## What to do
Beneath this line is the data. Output exactly the lines from the line with "Set to headline the" to the line with "pop-upmessage that appears.", both ends included, and nothing more.

## Provided information
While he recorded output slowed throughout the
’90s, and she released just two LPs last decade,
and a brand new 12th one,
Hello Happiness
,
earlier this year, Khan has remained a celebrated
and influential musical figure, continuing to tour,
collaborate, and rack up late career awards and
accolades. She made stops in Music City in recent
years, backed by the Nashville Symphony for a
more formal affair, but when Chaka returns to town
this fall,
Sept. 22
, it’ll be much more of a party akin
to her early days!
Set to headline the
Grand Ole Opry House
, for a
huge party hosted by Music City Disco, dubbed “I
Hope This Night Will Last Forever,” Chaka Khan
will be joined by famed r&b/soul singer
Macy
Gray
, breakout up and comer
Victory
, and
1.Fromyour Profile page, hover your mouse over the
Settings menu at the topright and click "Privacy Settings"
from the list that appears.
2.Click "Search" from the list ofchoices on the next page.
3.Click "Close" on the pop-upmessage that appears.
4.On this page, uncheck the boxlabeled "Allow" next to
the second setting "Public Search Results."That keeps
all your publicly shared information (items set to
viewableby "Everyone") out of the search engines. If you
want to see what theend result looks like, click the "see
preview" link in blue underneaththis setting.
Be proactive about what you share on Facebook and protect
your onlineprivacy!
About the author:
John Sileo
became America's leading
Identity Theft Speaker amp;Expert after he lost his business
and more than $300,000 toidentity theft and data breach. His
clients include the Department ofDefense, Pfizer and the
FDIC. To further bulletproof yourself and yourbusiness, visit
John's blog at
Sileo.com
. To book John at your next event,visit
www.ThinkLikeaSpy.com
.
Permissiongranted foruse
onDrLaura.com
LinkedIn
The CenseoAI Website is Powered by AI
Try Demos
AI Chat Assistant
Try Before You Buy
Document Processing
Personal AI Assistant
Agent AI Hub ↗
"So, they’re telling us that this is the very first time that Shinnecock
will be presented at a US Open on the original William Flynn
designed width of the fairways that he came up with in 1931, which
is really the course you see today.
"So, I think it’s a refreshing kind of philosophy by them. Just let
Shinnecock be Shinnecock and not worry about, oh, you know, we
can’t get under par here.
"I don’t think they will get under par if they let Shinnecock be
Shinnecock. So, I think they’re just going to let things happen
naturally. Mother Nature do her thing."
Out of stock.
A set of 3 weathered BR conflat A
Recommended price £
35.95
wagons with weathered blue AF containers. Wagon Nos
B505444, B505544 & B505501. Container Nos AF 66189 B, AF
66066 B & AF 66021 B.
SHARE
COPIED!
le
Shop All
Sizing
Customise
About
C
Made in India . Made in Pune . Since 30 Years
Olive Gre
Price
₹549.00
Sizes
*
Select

## Response area
Set to headline the
Grand Ole Opry House
, for a
huge party hosted by Music City Disco, dubbed “I
Hope This Night Will Last Forever,” Chaka Khan
will be joined by famed r&b/soul singer
Macy
Gray
, breakout up and comer
Victory
, and
1.Fromyour Profile page, hover your mouse over the
Settings menu at the topright and click "Privacy Settings"
from the list that appears.
2.Click "Search" from the list ofchoices on the next page.
3.Click "Close" on the pop-upmessage that appears.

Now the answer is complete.